Ceph Cluster Raspian (English Version)

!
Warning: This post is over 365 days old. The information may be out of date.

Small howto to explain how to install Ceph with Raspian Stretch. Many tutorials exist but I didn’t find one which works well. So here is a small post to describe my installation and the encoutered difficulties.

What do you need

  • 3 Raspberry PI 3
  • 3 SD cards ( 8Go)
  • 5 USB keys (I missed the sixth 😉 )
  • USB charger
  • One switch
  • Network cables

Here is all the good stuff:

equipment

Deployed architecture

A Ceph cluster needs some components:

  • monitor : supervise the cluster’s health
  • osd : where the files are stocked
  • mds : usefull only for CephFS

We will not use CephFS, so we will not deploy mds components. You will find more informations in the official documentation: Doc

A best practice is to not install mon and osd on the same machine. But we only have 3 machines so we will not follow this advice. So we will have this architecture :

|Hostname | Function | | +++ | +++ | | Ceph01 | Admin/Monitor/OSD | | Ceph02 | Monitor/OSD | | Ceph03 | Monitor/OSD |

This setup is not the best but it will be enough for our tests. Please note that ceph01 have an admin function. This is due to the fact that we will deploy the cluster from this machine using ceph-deploy.

Setup your machines

About the Raspian installation, I refer you to my article (Installation Raspian ).
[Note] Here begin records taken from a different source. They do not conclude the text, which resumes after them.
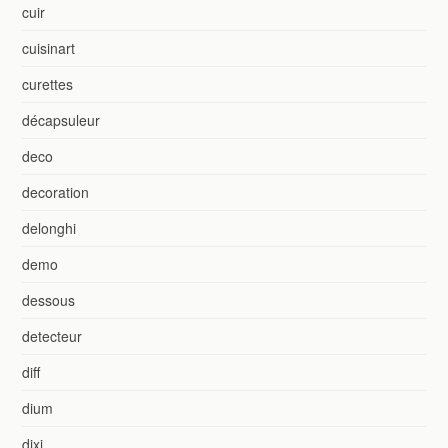
cuir
cuisinart
curettes
décapsuleur
deco
decoration
delonghi
demo
dessous
detecteur
diff
dium
dixi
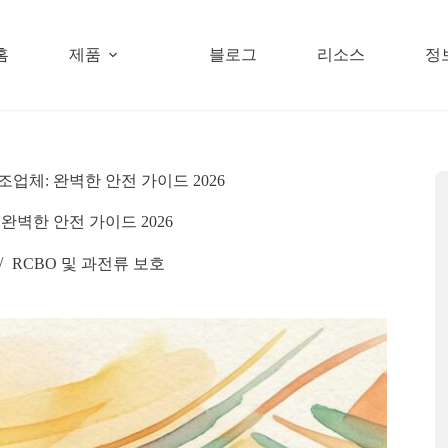
홈
제품
블로그
리소스
정
조업체: 완벽한 안전 가이드 2026
 완벽한 안전 가이드 2026
RCBO 및 과전류 보호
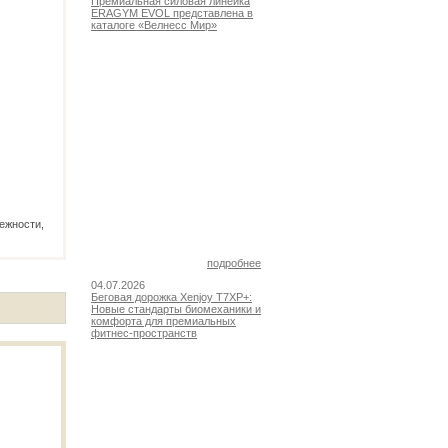
Премиальная силовая линейка
ERAGYM EVOL представлена в
каталоге «Велнесс Мир»
ежности,
подробнее
04.07.2026
Беговая дорожка Xenjoy T7XP+:
Новые стандарты биомеханики и
комфорта для премиальных
фитнес-пространств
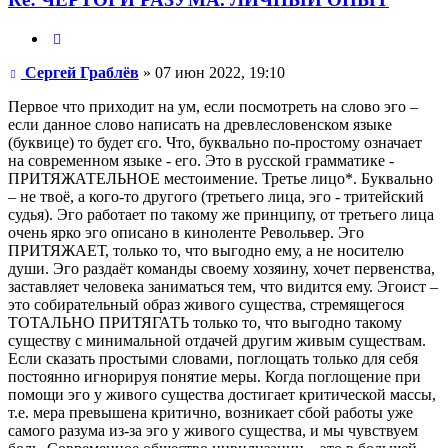
Цитата
Сообщение
Сергей Граблёв
»
07 июн 2022, 19:10
Первое что приходит на ум, если посмотреть на слово эго –
если данное слово написать на древлесловенском языке
(буквице) то будет ϵго. Что, буквально по-простому означает
на современном языке - его. Это в русской грамматике -
ПРИТЯЖАТЕЛЬНОЕ местоимение. Третье лицо*. Буквально
– не твоё, а кого-то другого (третьего лица, эго - тритейский
судья). Эго работает по такому же принципу, от третьего лица
очень ярко эго описано в киноленте Револьвер. Эго
ПРИТЯЖАЕТ, только то, что выгодно ему, а не носителю
души. Эго раздаёт команды своему хозяину, хочет первенства,
заставляет человека заниматься тем, что видится ему. Эгоист –
это собирательный образ живого существа, стремящегося
ТОТАЛЬНО ПРИТЯГАТЬ только то, что выгодно такому
существу с минимальной отдачей другим живым существам.
Если сказать простыми словами, поглощать только для себя
постоянно игнорируя понятие меры. Когда поглощение при
помощи эго у живого существа достигает критической массы,
т.е. мера превышена критично, возникает сбой работы уже
самого разума из-за эго у живого существа, и мы чувствуем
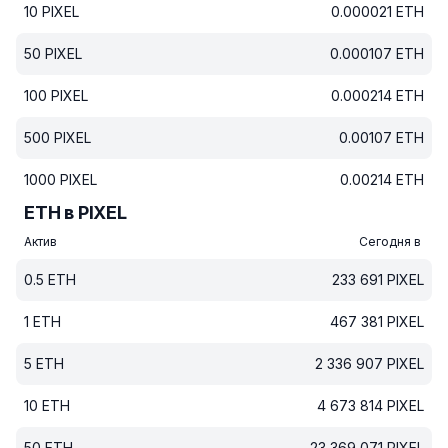
10
PIXEL
0.000021
ETH
50
PIXEL
0.000107
ETH
100
PIXEL
0.000214
ETH
500
PIXEL
0.00107
ETH
1000
PIXEL
0.00214
ETH
ETH в PIXEL
Актив
Сегодня в
0.5
ETH
233 691
PIXEL
1
ETH
467 381
PIXEL
5
ETH
2 336 907
PIXEL
10
ETH
4 673 814
PIXEL
50
ETH
23 369 071
PIXEL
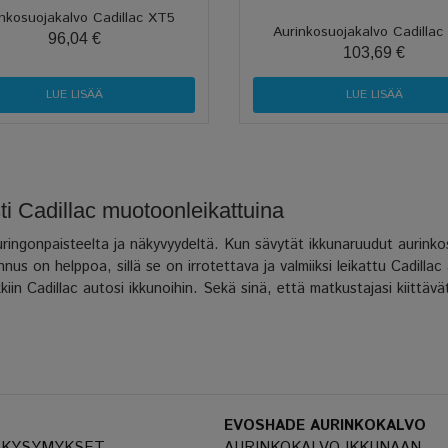
nkosuojakalvo Cadillac XT5
Aurinkosuojakalvo Cadilla
96,04 €
103,69 €
LUE LISÄÄ
LUE LISÄÄ
ti Cadillac muotoonleikattuina
uringonpaisteelta ja näkyvyydeltä. Kun sävytät ikkunaruudut aurink
us on helppoa, sillä se on irrotettava ja valmiiksi leikattu Cadillac
iin Cadillac autosi ikkunoihin. Sekä sinä, että matkustajasi kiittävä
EVOSHADE AURINKOKALVO
 KYSYMYKSET
AURINKOKALVO IKKUNAAN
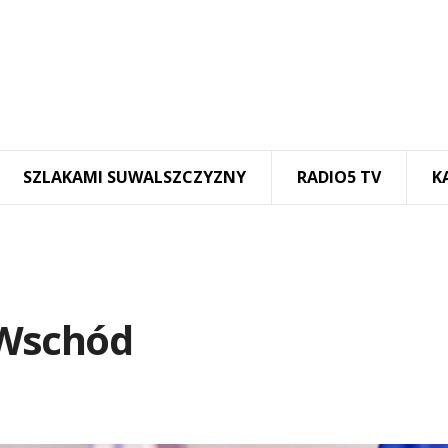
SZLAKAMI SUWALSZCZYZNY
RADIO5 TV
K
 Wschód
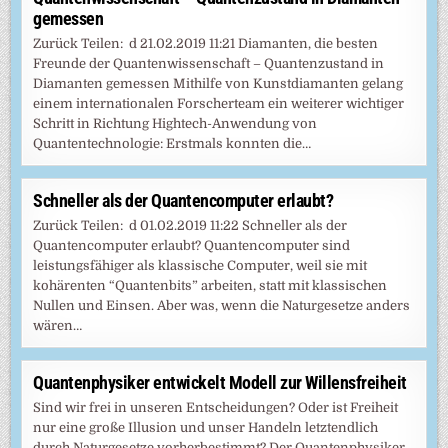
gemessen
Zurück Teilen: d 21.02.2019 11:21 Diamanten, die besten
Freunde der Quantenwissenschaft – Quantenzustand in
Diamanten gemessen Mithilfe von Kunstdiamanten gelang
einem internationalen Forscherteam ein weiterer wichtiger
Schritt in Richtung Hightech-Anwendung von
Quantentechnologie: Erstmals konnten die…
Schneller als der Quantencomputer erlaubt?
Zurück Teilen: d 01.02.2019 11:22 Schneller als der
Quantencomputer erlaubt? Quantencomputer sind
leistungsfähiger als klassische Computer, weil sie mit
kohärenten “Quantenbits” arbeiten, statt mit klassischen
Nullen und Einsen. Aber was, wenn die Naturgesetze anders
wären…
Quantenphysiker entwickelt Modell zur Willensfreiheit
Sind wir frei in unseren Entscheidungen? Oder ist Freiheit
nur eine große Illusion und unser Handeln letztendlich
durch Naturgesetze vorherbestimmt? Der Quantenphysiker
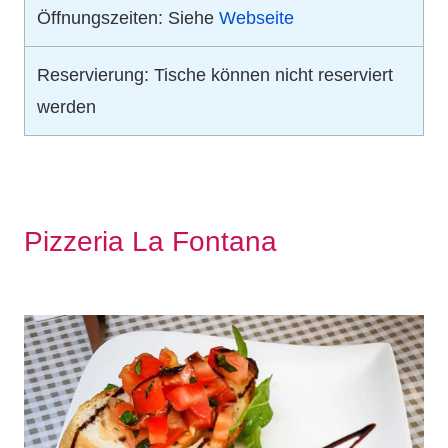
Öffnungszeiten: Siehe
Webseite
Reservierung: Tische können nicht reserviert
werden
Pizzeria La Fontana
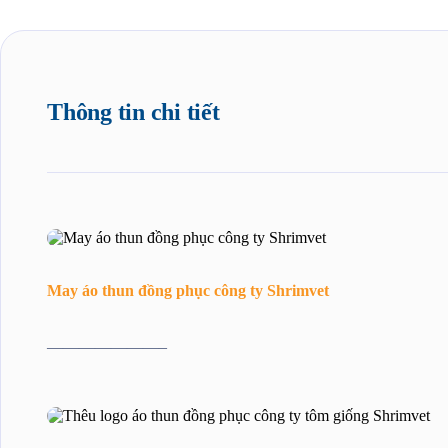
Thông tin chi tiết
May áo thun đồng phục công ty Shrimvet
———————–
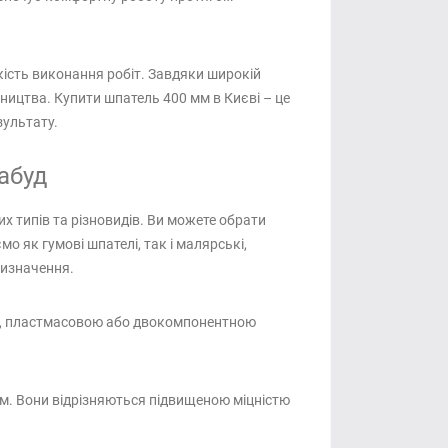
ість виконання робіт. Завдяки широкій
вництва. Купити шпатель 400 мм в Києві – це
зультату.
абуд
х типів та різновидів. Ви можете обрати
о як гумові шпателі, так і малярські,
ризначення.
ою, пластмасовою або двокомпонентною
мм. Вони відрізняються підвищеною міцністю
There are two very points :

  • your machines must be synchronized with NTP (mandatory for the ceph’s cluster and to establish a quorum)
  • all your machine’s name must be resolved. So you can install and configure a DNS server or fill the /etc/hosts file on all your machines.

Install Ceph

In order to deploy our cluster, we will use ceph-deploy.
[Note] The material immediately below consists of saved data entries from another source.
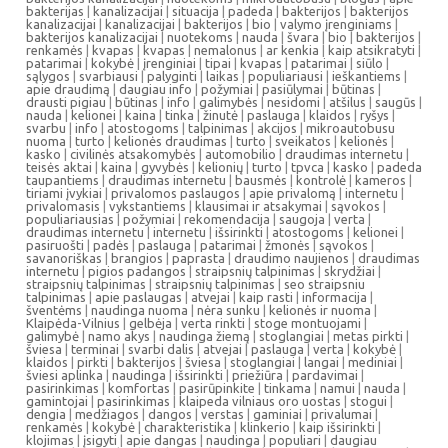
bakterijas
|
kanalizacijai
|
situacija
|
padeda
|
bakterijos
|
bakterijos
kanalizacijai
|
kanalizacijai
|
bakterijos
|
bio
|
valymo įrenginiams
|
bakterijos kanalizacijai
|
nuotekoms
|
nauda
|
švara
|
bio
|
bakterijos
|
renkamės
|
kvapas
|
kvapas
|
nemalonus
|
ar kenkia
|
kaip atsikratyti
|
patarimai
|
kokybė
|
įrenginiai
|
tipai
|
kvapas
|
patarimai
|
siūlo
|
sąlygos
|
svarbiausi
|
palyginti
|
laikas
|
populiariausi
|
ieškantiems
|
apie draudimą
|
daugiau info
|
požymiai
|
pasiūlymai
|
būtinas
|
drausti pigiau
|
būtinas
|
info
|
galimybės
|
nesidomi
|
atšilus
|
saugūs
|
nauda
|
kelionei
|
kaina
|
tinka
|
žinutė
|
paslauga
|
klaidos
|
ryšys
|
svarbu
|
info
|
atostogoms
|
talpinimas
|
akcijos
|
mikroautobusu
nuoma
|
turto
|
kelionės draudimas
|
turto
|
sveikatos
|
kelionės
|
kasko
|
civilinės atsakomybės
|
automobilio
|
draudimas internetu
|
teisės aktai
|
kaina
|
gyvybės
|
kelionių
|
turto
|
tpvca
|
kasko
|
padeda
taupantiems
|
draudimas internetu
|
bausmės
|
kontrolė
|
kameros
|
tiriami įvykiai
|
privalomos paslaugos
|
apie privalomą
|
internetu
|
privalomasis
|
vykstantiems
|
klausimai ir atsakymai
|
sąvokos
|
populiariausias
|
požymiai
|
rekomendacija
|
saugoja
|
verta
|
draudimas internetu
|
internetu
|
išsirinkti
|
atostogoms
|
kelionei
|
pasiruošti
|
padės
|
paslauga
|
patarimai
|
žmonės
|
sąvokos
|
savanoriškas
|
brangios
|
paprasta
|
draudimo naujienos
|
draudimas
internetu
|
pigios padangos
|
straipsnių talpinimas
|
skrydžiai
|
straipsnių talpinimas
|
straipsnių talpinimas
|
seo straipsniu
talpinimas
|
apie paslaugas
|
atvejai
|
kaip rasti
|
informacija
|
šventėms
|
naudinga nuoma
|
nėra sunku
|
kelionės ir nuoma
|
Klaipėda-Vilnius
|
gelbėja
|
verta rinkti
|
stoge montuojami
|
galimybė
|
namo akys
|
naudinga žiemą
|
stoglangiai
|
metas pirkti
|
šviesa
|
terminai
|
svarbi dalis
|
atvejai
|
paslauga
|
verta
|
kokybė
|
klaidos
|
pirkti
|
bakterijos
|
šviesa
|
stoglangiai
|
langai
|
mediniai
|
šviesi aplinka
|
naudinga
|
išsirinkti
|
priežiūra
|
pardavimai
|
pasirinkimas
|
komfortas
|
pasirūpinkite
|
tinkama
|
namui
|
nauda
|
gamintojai
|
pasirinkimas
|
klaipeda vilniaus oro uostas
|
stogui
|
dengia
|
medžiagos
|
dangos
|
verstas
|
gaminiai
|
privalumai
|
renkamės
|
kokybė
|
charakteristika
|
klinkerio
|
kaip išsirinkti
|
klojimas
|
įsigyti
|
apie dangas
|
naudinga
|
populiari
|
daugiau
The Stretch packages are too old ( version 0.94 soit Hammer : Ceph Release ).

The Ceph project doesn’t provide (not yet ??) packages for the armhf architecture. So we will grab them in testing.

  • Create /etc/apt/sources.list.d/testing.list :

    # echo 'deb http://mirrordirector.raspbian.org/raspbian/ testing main' > /etc/apt/sources.list.d/testing.list
    
  • Pin testing’s packages to avoid a full upgrade :

    # cat << EOF > /etc/apt/preferences.d/ceph
    	Package : *
    	Pin : release a=stable
    	Pin-Priority : 900
    
    	Package : *
    	Pin : release a=testing
    	Pin-Priority : 300
    EOF
    
  • Ceph’s packages in testing are injewel version. ceph-deploy isn’t packaged by Raspian, we will grab the package provided by Ceph :

    # echo 'deb http://download.ceph.com/debian-jewel/ stretch main' > /etc/apt/sources.list.d/ceph.list
    
  • Get the repository key:

    # wget -q -O - http://download.ceph.com/keys/release.asc | apt-key add -
    
  • Install all the packages. Be carefull, there is a trap so install them in order (or else your cluster will not work)

    # apt-get install libleveldb1v5 ceph-deploy btrfs-progs
    
    # apt-get install -t testing ceph rbd-nbd
    

Here are the traps :

* Install the good version of *libleveldb1v5* or else Ceph tools will not work
* Install *ceph-deploy* **before** *ceph* to avoid dependencies problems with python's packages.
* Install *btrfs-progs* to format OSD with *btrfs*. It's not mandatory, *XFS* is preferred
* Install *rbd-nbd* because the *rbd* module doesn't exist on Raspbian

Deploy Ceph

Now that Ceph is install on all your machines, we will deploy the cluster using ceph-deploy. For this, we need to follow these prerequisites :

  • Use a dedicated account on each machine. We will give the ceph user created by the ceph’s package.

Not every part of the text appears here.